Notre société laïque a une morale chrétienne : la morale sexuelle.
Il semblerait, à voir l’importance que celle-ci a prise, qu’elle soit la seule morale. Elle régente, en effet, le cours de l’opinion, la cote des valeurs privées ; elle se fait espion pour savoir si on la transgresse ; elle s’institue juge pour condamner celui ou celle, surtout celle, qui lui manque d’égards.
Vétilleuse et despotique, elle a tour à tour, et selon qu’on lui rend hommage d’hypocrisie, d’incroyables complaisances, ou, si on la brave par une loyale imprudence, des rigueurs sans merci.
La morale sexuelle remplace l’inquisition.
Suspectant les apparences, s’attachant aux on-dit, relevant avec malignité ce que colportent les racontars d’office et les potins de salon, colligeant les lettres anonymes, elle dresse en tous lieux et contre chacun son dossier d’accusation. Sa sévérité néglige ce qui ne relève pas essentiellement d’elle. Indulgente à ce qui est laid, bas, vil, le mensonge, la calomnie, l’avarice, l’envie, la méchanceté des êtres, elle ne traque que ce qui touche à leurs rapports pour l’amour et le plaisir.

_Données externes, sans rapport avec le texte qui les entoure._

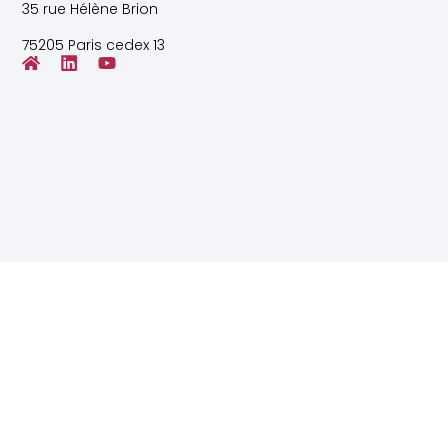
35 rue Hélène Brion
75205 Paris cedex 13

La morale sexuelle est une monomane, hantée par l’idée fixe de savoir si MlleY… est encore vierge, et avec qui MmeZ… trompe son mari ? Elle flaire les amitiés suspectes, escompte les flagrants délits, tient le compte des garçonnières, prête généreusement, à MmeT… qui est veuve et à MmeR…, qui est divorcé, des amants imaginaires ou réels. Elle pèse de son ombre sur les adolescents en mal de puberté ; elle détermine la conduite des grandes personnes avisées ; elle influence, en cas de crime passionnel, les jurys, après avoir armé le révolver d’un cocu ou rempli de vitriol le bol d’une jalouse.

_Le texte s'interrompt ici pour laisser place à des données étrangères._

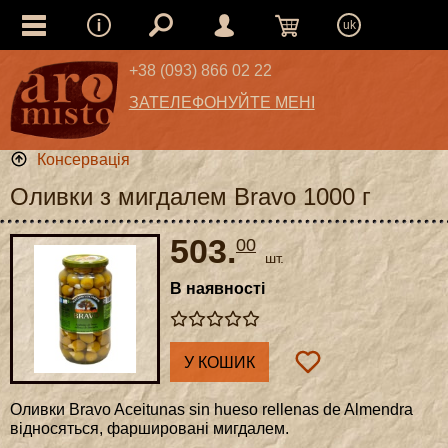
uk
+38 (093) 866 02 22
ЗАТЕЛЕФОНУЙТЕ МЕНІ
Консервація
Оливки з мигдалем Bravo 1000 г
503.
00
шт.
В наявності
У КОШИК
Оливки Bravo Aceitunas sin hueso rellenas de Almendra
відносяться, фаршировані мигдалем.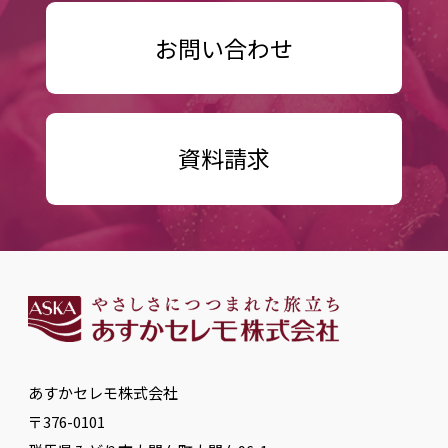
お問い合わせ
資料請求
あすかセレモ株式会社
〒376-0101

Sans critérium fixe, sans justification précise, la morale sexuelle offre une incohérence dont les honnêtes gens peuvent s’affliger, mais que les malins utilisent. Ils savent que la bonne dame, proxénète bienveillante, ferme les yeux si on la ménage. Elle est comme ces maîtresses de cérémonies qui pensent que tout est bien si les rites protocolaires sont respectés. La morale sexuelle admet tout, pourvu qu’un certain décorum soit gardé et, que la mince vitre d’aquarium qu’est la façade mondaine ne soit pas brisée, — car, fêlée, passe encore !
Qu’un homme, épousant pour sa dot une jeune fille, la trompe indignement et la ruine ; qu’une femme mûre aux ardeurs cuisantes ridiculise par le nombre de ses aventures un mari débonnaire ; qu’un ménage à trois promène de visites en dîners et soirées son élégant cynisme, la morale sexuelle se bouchera volontiers les yeux.
Mais qu’une jeune fille soit abandonnée par son séducteur, qu’elle ait, comble de honte ! un enfant ; mais que, ne pouvant s’épouser, un amant et une maîtresse affichent courageusement leur union libre, fondent un foyer probe, ne reculent pas devant le devoir d’être père et mère, quel scandale affreux ; et comme la morale sexuelle montre alors un visage inexorable !
Comment en serait-il autrement ? Les coupables n’ont-ils pas donné un inadmissible éclat à « ce péché », à « cette souillure de la chair » qui ne sont tolérables que sous la transparence protectrice, dans le louche et trouble demi-jour du pacte social ? Il y a des choses — la morale sexuelle l’affirme — dont on ne parle qu’avec des réticences, des sous-entendus, des demi-sourires discrets. Ce qui est parfaitement toléré dans les coins, devient turpitude au grand jour.
Et c’est la condamnation paradoxale de la franchise au profit de la duplicité, du courage au profit de la lâcheté, de la morale simple et vraie, de la morale humaine au profit de la morale sexuelle.
Seulement, la guerre est venue, qui, là aussi, a brutalement cassé les vieux moules sociaux.
La morale sexuelle ne s’en relèvera pas.